## Task prompt
From the data below, set down exactly the lines between the one holding "De la ingrediente rare la parfumuri" and the one holding "construite pornind de la încălțăminte", inclusive, and no others.

=== Begin Enclosure ===

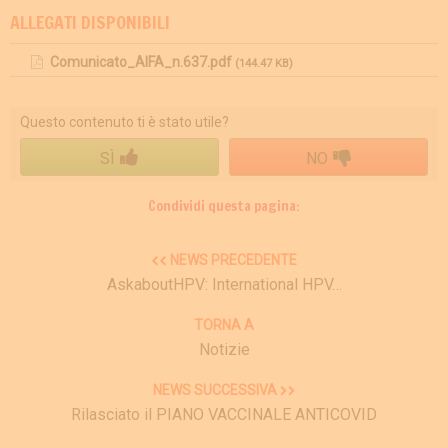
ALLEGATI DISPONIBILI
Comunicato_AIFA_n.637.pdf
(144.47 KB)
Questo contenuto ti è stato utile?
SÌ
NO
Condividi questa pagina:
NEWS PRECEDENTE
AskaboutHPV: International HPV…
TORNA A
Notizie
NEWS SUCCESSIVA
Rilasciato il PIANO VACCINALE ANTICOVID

=== End Enclosure ===
=== Begin Enclosure ===

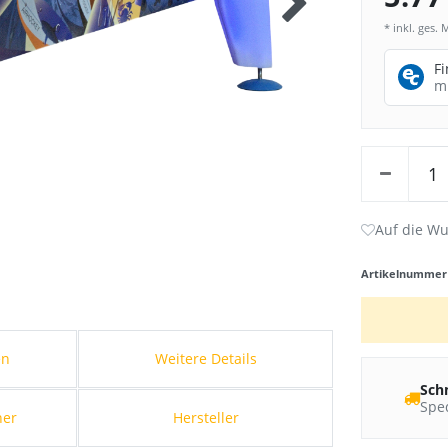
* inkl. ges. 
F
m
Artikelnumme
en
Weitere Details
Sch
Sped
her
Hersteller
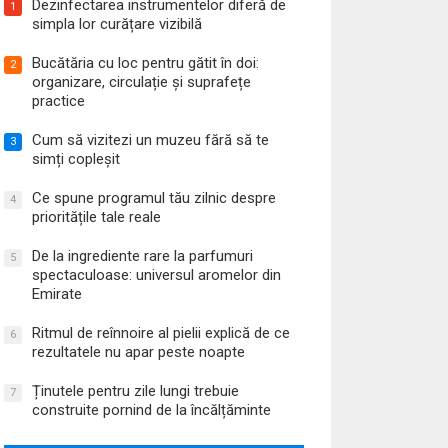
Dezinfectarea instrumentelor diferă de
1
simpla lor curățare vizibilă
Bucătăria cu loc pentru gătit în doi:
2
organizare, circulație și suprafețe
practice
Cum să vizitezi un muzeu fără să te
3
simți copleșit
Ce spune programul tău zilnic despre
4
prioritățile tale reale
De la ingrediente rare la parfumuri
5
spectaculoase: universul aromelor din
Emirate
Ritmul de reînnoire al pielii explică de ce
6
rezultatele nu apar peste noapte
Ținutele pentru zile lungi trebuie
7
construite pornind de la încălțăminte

=== End Enclosure ===
=== Begin Enclosure ===

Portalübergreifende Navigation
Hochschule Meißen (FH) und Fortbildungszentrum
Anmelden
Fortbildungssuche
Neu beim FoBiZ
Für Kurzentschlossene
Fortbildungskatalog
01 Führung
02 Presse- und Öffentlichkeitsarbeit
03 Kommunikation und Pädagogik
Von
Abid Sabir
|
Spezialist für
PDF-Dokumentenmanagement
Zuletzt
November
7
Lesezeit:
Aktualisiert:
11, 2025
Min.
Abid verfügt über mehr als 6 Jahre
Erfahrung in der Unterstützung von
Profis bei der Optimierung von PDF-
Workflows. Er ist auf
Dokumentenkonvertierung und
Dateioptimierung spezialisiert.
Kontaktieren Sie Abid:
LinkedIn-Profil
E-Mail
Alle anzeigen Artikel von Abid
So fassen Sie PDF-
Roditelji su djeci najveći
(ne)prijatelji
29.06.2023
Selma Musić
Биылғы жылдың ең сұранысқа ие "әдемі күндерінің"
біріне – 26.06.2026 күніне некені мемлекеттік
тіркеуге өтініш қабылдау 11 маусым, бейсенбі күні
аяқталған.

=== End Enclosure ===

## Answer to this exercise
De la ingrediente rare la parfumuri
5
spectaculoase: universul aromelor din
Emirate
Ritmul de reînnoire al pielii explică de ce
6
rezultatele nu apar peste noapte
Ținutele pentru zile lungi trebuie
7
construite pornind de la încălțăminte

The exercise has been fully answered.